START Entries provided

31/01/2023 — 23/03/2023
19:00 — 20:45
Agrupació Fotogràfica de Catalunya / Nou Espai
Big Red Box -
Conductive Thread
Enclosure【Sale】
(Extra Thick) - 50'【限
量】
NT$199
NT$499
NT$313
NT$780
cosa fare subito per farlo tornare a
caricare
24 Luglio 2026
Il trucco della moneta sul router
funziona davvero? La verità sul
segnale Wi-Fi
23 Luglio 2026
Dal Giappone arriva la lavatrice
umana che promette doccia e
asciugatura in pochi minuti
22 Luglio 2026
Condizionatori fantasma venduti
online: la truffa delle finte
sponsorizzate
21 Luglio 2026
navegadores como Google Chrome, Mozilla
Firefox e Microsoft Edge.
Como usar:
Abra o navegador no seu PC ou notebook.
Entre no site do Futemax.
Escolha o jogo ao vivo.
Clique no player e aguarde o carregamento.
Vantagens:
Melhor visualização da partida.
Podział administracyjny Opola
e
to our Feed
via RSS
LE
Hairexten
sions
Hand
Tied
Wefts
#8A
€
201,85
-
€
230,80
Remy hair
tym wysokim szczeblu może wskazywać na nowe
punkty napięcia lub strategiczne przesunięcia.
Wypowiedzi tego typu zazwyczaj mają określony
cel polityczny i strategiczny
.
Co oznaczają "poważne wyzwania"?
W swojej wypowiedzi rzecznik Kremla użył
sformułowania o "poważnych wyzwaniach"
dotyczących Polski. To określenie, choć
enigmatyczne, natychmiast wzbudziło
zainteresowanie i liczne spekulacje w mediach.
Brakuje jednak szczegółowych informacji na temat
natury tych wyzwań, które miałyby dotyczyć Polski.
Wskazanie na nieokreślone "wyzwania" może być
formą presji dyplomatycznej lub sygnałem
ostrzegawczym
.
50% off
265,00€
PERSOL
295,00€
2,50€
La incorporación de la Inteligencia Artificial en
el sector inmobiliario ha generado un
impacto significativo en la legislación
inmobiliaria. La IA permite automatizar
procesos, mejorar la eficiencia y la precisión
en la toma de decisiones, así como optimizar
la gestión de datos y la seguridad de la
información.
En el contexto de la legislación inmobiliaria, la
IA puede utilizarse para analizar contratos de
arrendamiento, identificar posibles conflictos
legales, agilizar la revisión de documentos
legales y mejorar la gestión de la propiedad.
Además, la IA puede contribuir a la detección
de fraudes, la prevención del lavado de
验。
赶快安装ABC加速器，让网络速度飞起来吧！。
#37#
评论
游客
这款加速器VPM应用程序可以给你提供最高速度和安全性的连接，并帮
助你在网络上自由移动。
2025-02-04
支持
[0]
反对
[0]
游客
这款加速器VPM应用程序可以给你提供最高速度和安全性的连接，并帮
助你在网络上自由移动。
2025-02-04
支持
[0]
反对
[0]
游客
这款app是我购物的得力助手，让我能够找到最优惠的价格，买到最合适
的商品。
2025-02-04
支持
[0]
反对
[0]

END Entries provided

From the data above, copy each line where the string "puede" appears.

IA puede utilizarse para analizar contratos de
Además, la IA puede contribuir a la detección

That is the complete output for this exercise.